Glory of Heracles II (ヘラクレスの栄光II タイタンの滅亡) 
Released 12/23/1989, published and developed by Data East
 

  

When Data East released the first Glory of Heracles in 1987, console RPGs were still in their infancy. You had the first two Dragon Quests, two Deep Dungeon games (first-person maze crawlers), and a number of action-RPG hybrids like Hydlide and Adventure of Valkyrie. So there weren’t a lot of established rules for how the console RPGs should work, and Glory of Heracles has a lot of oddities in its system.

In late 1989 when Glory of Heracles II was released, the situation was totally different. Since the first game, there were many other DQ-like games released for multiple systems: Dragon Quest III, Final Fantasy I and II, SaGa 1, Phantasy Star II, Mother 1, Tengai Makyo, and others. The Dragon Quest clone had become fully established as the dominant console RPG style, and Glory of Heracles II follows the pattern. All of the oddities of the first game are gone — the durability of weapons and armor, the passwords that don’t preserve which bosses you’ve beaten, and overworld and towns on the same field, for instance. 

The wikipedia article says that what did make this game stand out was the Greek mythology theme, as well as the tragic story that was somewhat more developed than other games at the time.  

 

The game begins in the town of Nana, with naming your hero, and then talking to a girl and naming her.

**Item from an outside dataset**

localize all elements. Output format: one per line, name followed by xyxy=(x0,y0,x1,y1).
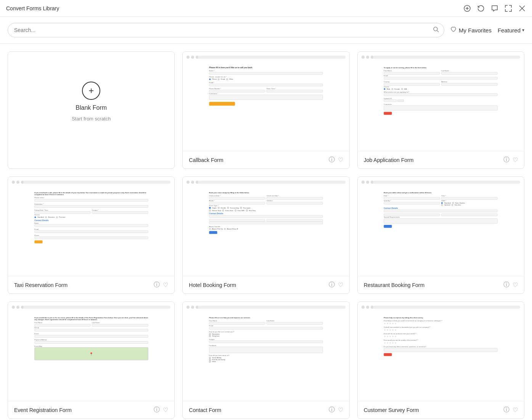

The hero (Kurisu)’s grandmother has gotten a letter looking for people to go out fight the Lord of Darkness. She tries to hide it from him, but Kurisu finds it in his bed and heads out. The Queen of Nana tells me to find Homer, who should know more about what to do. I bought a sword and then headed to the mainland, to Athens.

Homer’s already left Athens, but I meet a doctor who tells me to find Deadelus in Selan because his son Icarus is injured. Selan is to the east, and I gained a few levels before going there.

The battle system doesn’t need description; it’s Dragon Quest II. I did learn from wikipedia and reviews that there are monsters later that can break your equipment, which is pretty annoying. There’s also a day and night system like DQ3, and it seems like the random encounter rate is much higher at night. The enemies give a lot of XP though so raising levels was fast.

 

I made it to Selan and found out that Deadalus wasn’t there. Homer had gone north to Minoa, so that’s where I headed next.

Homer was there, and told me that we need to find the Chaos Axe to break the seal leading to the Dark God. That’s a big quest with no direction, but at the same time a centaur being bullied tells me that there’s a great treasure in the cave to the east, guarded by Cerberus. Unfortunately there’s no inn in this town so that’s a hassle to walk back and forth.

This is where I stopped; it seems like this is a perfectly playable (for 1989) RPG that has an interesting theme. I believe this has a translation patch so if you like early NES era RPGs, give this a try. Next week I will cover the Glory of Heracles game for Game Boy that came out in 1992, six months after the third game. I should be done with Bahamut Lagoon by then and I can move on to Wizap and two PCE games.

One thought on “Glory of Heracles II

  1. Carlos

    I've played this one, the gb spin-off and both snes games, and so far I've found all of them to be fairly competent games. I skiped the first one for being to outdated, slow and hard for today's standards, but II is really fun and playable if one is still into early DQ, FF style of rpgs.

    Perhaps I'll give it a try someday, but I haven't played V yet as I've read it's too linear and a bit of a letdown compared to the snes games (III has the best story in my opinion).